◆ PROBLEM TO SOLVE:
The answer consists only of the lines from the beginning of the listing below to the line holding "Van điều khiển Kromschroder VAS240R/NKGR", inclusive, with every picture removed.

◆ GIVEN RECORDS:
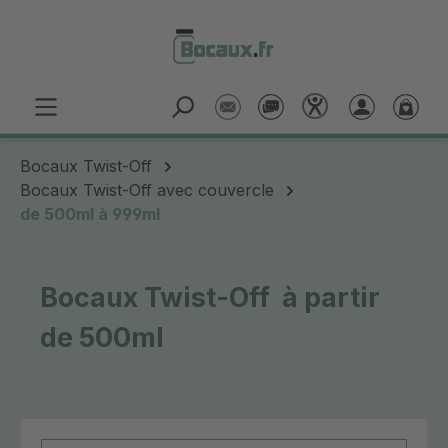
Passer au contenu principal
Bocaux Twist-Off
Bocaux Twist-Off avec couvercle
de 500ml à 999ml
Bocaux Twist-Off à partir
de 500ml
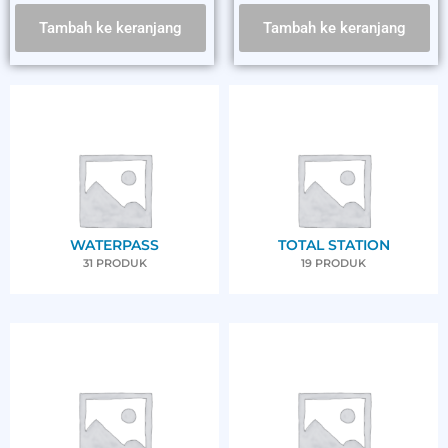
Tambah ke keranjang
Tambah ke keranjang
WATERPASS
TOTAL STATION
31 PRODUK
19 PRODUK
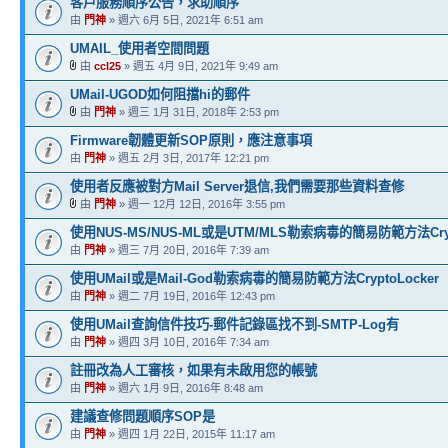
客戶服務順序公告，求助順序
由
門神
» 週六 6月 5日, 2021年 6:51 am
UMAIL_使用者空間問題
由
ccl25
» 週五 4月 9日, 2021年 9:49 am
UMail-UGOD如何阻擋hi的郵件
由
門神
» 週三 1月 31日, 2018年 2:53 pm
Firmware韌體更新SOP原則，應注意事項
由
門神
» 週五 2月 3日, 2017年 12:21 pm
使用者反應被對方Mail Server退信,我們需要那些資料查修
由
門神
» 週一 12月 12日, 2016年 3:55 pm
使用NUS-MS/NUS-ML或是UTM/MLS勒索病毒的簡易防範方法Crypt
由
門神
» 週三 7月 20日, 2016年 7:39 am
使用UMail或是Mail-God勒索病毒的簡易防範方法CryptoLocker
由
門神
» 週二 7月 19日, 2016年 12:43 pm
使用UMail查詢信件技巧-郵件記錄區找不到-SMTP-Log有
由
門神
» 週四 3月 10日, 2016年 7:34 am
註冊改為人工審核，如果有未啟用您的帳號
由
門神
» 週六 1月 9日, 2016年 8:48 am
建議查修問題順序SOP是
由
門神
» 週四 1月 22日, 2015年 11:17 am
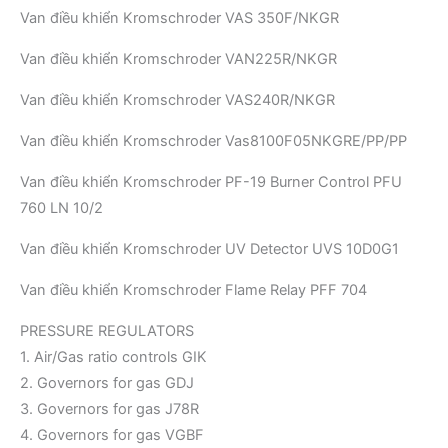
Van điều khiển Kromschroder VAS 350F/NKGR
Van điều khiển Kromschroder VAN225R/NKGR
Van điều khiển Kromschroder VAS240R/NKGR
Van điều khiển Kromschroder Vas8100F05NKGRE/PP/PP
Van điều khiển Kromschroder PF-19 Burner Control PFU
760 LN 10/2
Van điều khiển Kromschroder UV Detector UVS 10D0G1
Van điều khiển Kromschroder Flame Relay PFF 704
PRESSURE REGULATORS
1. Air/Gas ratio controls GIK
2. Governors for gas GDJ
3. Governors for gas J78R
4. Governors for gas VGBF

◆ OUTPUT:
Passer au contenu principal
Bocaux Twist-Off
Bocaux Twist-Off avec couvercle
de 500ml à 999ml
Bocaux Twist-Off à partir
de 500ml
Tambah ke keranjang
Tambah ke keranjang
WATERPASS
TOTAL STATION
31 PRODUK
19 PRODUK
客戶服務順序公告，求助順序
由
門神
» 週六 6月 5日, 2021年 6:51 am
UMAIL_使用者空間問題
由
ccl25
» 週五 4月 9日, 2021年 9:49 am
UMail-UGOD如何阻擋hi的郵件
由
門神
» 週三 1月 31日, 2018年 2:53 pm
Firmware韌體更新SOP原則，應注意事項
由
門神
» 週五 2月 3日, 2017年 12:21 pm
使用者反應被對方Mail Server退信,我們需要那些資料查修
由
門神
» 週一 12月 12日, 2016年 3:55 pm
使用NUS-MS/NUS-ML或是UTM/MLS勒索病毒的簡易防範方法Crypt
由
門神
» 週三 7月 20日, 2016年 7:39 am
使用UMail或是Mail-God勒索病毒的簡易防範方法CryptoLocker
由
門神
» 週二 7月 19日, 2016年 12:43 pm
使用UMail查詢信件技巧-郵件記錄區找不到-SMTP-Log有
由
門神
» 週四 3月 10日, 2016年 7:34 am
註冊改為人工審核，如果有未啟用您的帳號
由
門神
» 週六 1月 9日, 2016年 8:48 am
建議查修問題順序SOP是
由
門神
» 週四 1月 22日, 2015年 11:17 am
Van điều khiển Kromschroder VAS 350F/NKGR
Van điều khiển Kromschroder VAN225R/NKGR
Van điều khiển Kromschroder VAS240R/NKGR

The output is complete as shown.